The citizens require a strong program that will absolutely guarantee that the psychology and ethics that led to the betrayal is completely disgraced and placed outside the American system forever. It is critical that those in the entities who were responsible for the meltdown are publically identified and punished. There must be significant retribution with large sums recovered for the people who innocently suffered. The public consequences to those that caused the situation must be adequate to prevent any thoughts of ever returning to similar behavior.

The banks however have been operating under the assumption that their only obligation toward the citizens suffering from the economic meltdown they caused is to repay the TARP funds at some point.

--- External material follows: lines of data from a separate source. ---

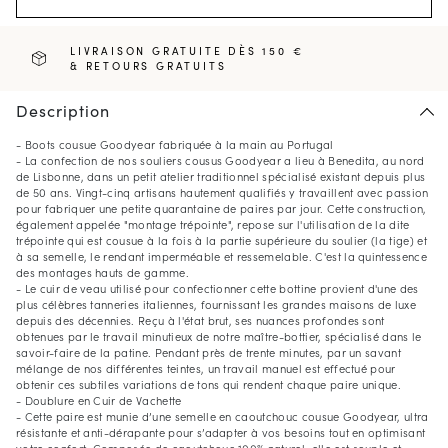
LIVRAISON GRATUITE DÈS 150 €
& RETOURS GRATUITS
Description
- Boots cousue Goodyear fabriquée à la main au Portugal
- La confection de nos souliers cousus Goodyear a lieu à Benedita, au nord
de Lisbonne, dans un petit atelier traditionnel spécialisé existant depuis plus
de 50 ans. Vingt-cinq artisans hautement qualifiés y travaillent avec passion
pour fabriquer une petite quarantaine de paires par jour. Cette construction,
également appelée "montage trépointe", repose sur l'utilisation de la dite
trépointe qui est cousue à la fois à la partie supérieure du soulier (la tige) et
à sa semelle, le rendant imperméable et ressemelable. C'est la quintessence
des montages hauts de gamme.
- Le cuir de veau utilisé pour confectionner cette bottine provient d'une des
plus célèbres tanneries italiennes, fournissant les grandes maisons de luxe
depuis des décennies. Reçu à l'état brut, ses nuances profondes sont
obtenues par le travail minutieux de notre maître-bottier, spécialisé dans le
savoir-faire de la patine. Pendant près de trente minutes, par un savant
mélange de nos différentes teintes, un travail manuel est effectué pour
obtenir ces subtiles variations de tons qui rendent chaque paire unique.
- Doublure en Cuir de Vachette
- Cette paire est munie d’une semelle en caoutchouc cousue Goodyear, ultra
résistante et anti-dérapante pour s’adapter à vos besoins tout en optimisant
votre confort. Composée de caoutchouc 100% naturel, elle est souple et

They expected no further consequences for the misery they have caused the nation. They are reporting large profits and intend to reward themselves with record bonuses-while the rest of the nation suffers.

The announcement by the administration of its intention to impose a Financial Crisis Responsibility Fee* on banks with over 50 billion dollars in assets is the first credible indication that the necessary consequences may be coming. It could mean that the cozy financial sector/government relationship is starting to unravel under the relentless anger of the US citizens. Of course the 90 billion dollars expected to be recovered in 10 years is minuscule compared to the damage done to the nation. But at least it initiates a principle of collecting consequential damages that should deter future similar behavior. Watching how congressmen react to this bill will be a real marker for those who must be replaced.

As currently described the bill will only apply to banks with over fifty billion in assets and will be structured so that there will be a strong incentive to pay the fee from the planned excessive bonus pool. This will protect the smaller banks and prevent the large banks from simply passing the fee through to its customers. It is indeed meant to have the large banks who acted against the public good suffer additional consequences.

The drumbeat of the bank lobbyists against the bill is already underway. There will be a very aggressive effort to have it either killed or weakened with loopholes. Hopefully this will not end as a Republican versus Democrat issue. We must follow the life cycle closely and be sure that our congressman and senators understand that regardless of their party affiliation you expect them to act in the public good. Follow their statements and votes very closely. Its will be a good warm-up for the many battles we have yet to fight.